Alexander's approach to commercial design work involves anticipating and considering the various ways people will be using the space. Successful commercial designs help to improve the mood of the built environment subtly, she adds.
“If you feel good in a space, and you maybe don’t even clock it consciously, it’s immediately apparent,” Alexander says. “If somebody hasn’t really been considered in the design piece of it, you feel it. You might not even be able to pinpoint it, but you feel it."
A fourth-generation Spokane native and graduate of Cheney High School, Alexander left the Inland Northwest to study art at Central Saint Martins, in London, where she graduated with a degree in theater design in 2005. Following graduation, she relocated to Los Angeles, where she produced high-level corporate events for tech companies, including Yahoo, Microsoft, and Amazon.
Her career path shifted while living in Los Angeles following a personal interior design project on her Japanese-inspired mid-century home, where Alexander completed the interior design work for the project. The experience led her to pivot from managing events to managing residential and commercial design projects and was later recognized by a notable publication.
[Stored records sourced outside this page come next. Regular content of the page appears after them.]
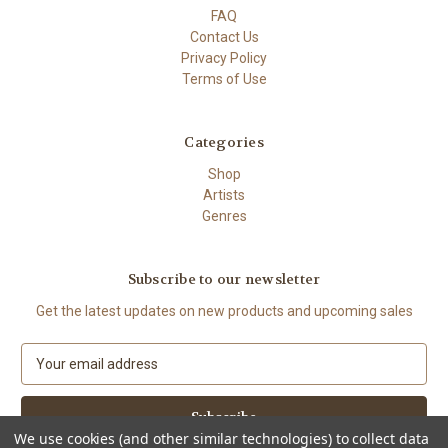
FAQ
Contact Us
Privacy Policy
Terms of Use
Categories
Shop
Artists
Genres
Subscribe to our newsletter
Get the latest updates on new products and upcoming sales
E
m
a
i
We use cookies (and other similar technologies) to collect data
l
“When we moved and had it photographed a few years later, it ended up in Dwell,” Alexander says, referring to a prominent design magazine.
In addition to the regional, hands-on projects offered by Design Works, Alexander offers remote consulting and design services. Outside of the Spokane area, she’s performed apartment renovations and consulted on several commercial projects, including restaurant concepts and retail buildouts in Oregon, Texas, and London — all of which were performed remotely.
“COVID really changed people’s expectation of in-person design work,” she says. “I hadn’t (provided) remote design until COVID, when everyone was used to doing things remotely.”